#### [THE TASK]
Images are to be dropped, and the rest of the data reproduced exactly.

[Stored entries]
*** Block opens ***
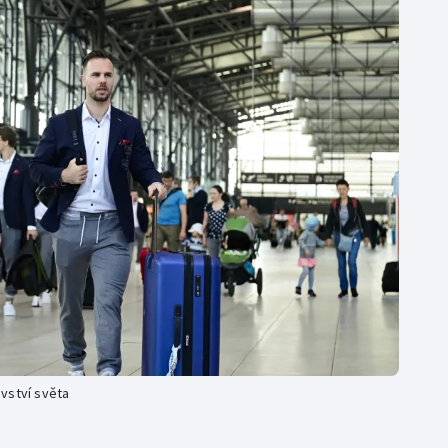
Moderní pětiboj
Triatlon
Motorsport
Veslování
Olympijské hry
Vodní slalom
Parasport
Volejbal
Plavání
Ostatní
Plážový volejbal
ovství světa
*** Block closes ***
#### [EXERCISE RESULT]
Moderní pětiboj
Triatlon
Motorsport
Veslování
Olympijské hry
Vodní slalom
Parasport
Volejbal
Plavání
Ostatní
Plážový volejbal
ovství světa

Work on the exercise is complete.